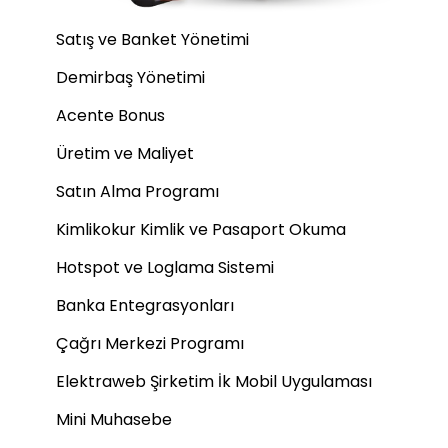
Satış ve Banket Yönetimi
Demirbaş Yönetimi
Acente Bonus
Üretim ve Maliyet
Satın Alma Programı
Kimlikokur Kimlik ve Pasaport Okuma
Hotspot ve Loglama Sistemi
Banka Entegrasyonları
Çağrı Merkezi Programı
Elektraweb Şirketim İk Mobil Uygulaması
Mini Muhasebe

Task - Make an exact copy of the lines running from the one with "Acente Bonus" to the last line of the listing, including both ends.

Exercise result -
Acente Bonus
Üretim ve Maliyet
Satın Alma Programı
Kimlikokur Kimlik ve Pasaport Okuma
Hotspot ve Loglama Sistemi
Banka Entegrasyonları
Çağrı Merkezi Programı
Elektraweb Şirketim İk Mobil Uygulaması
Mini Muhasebe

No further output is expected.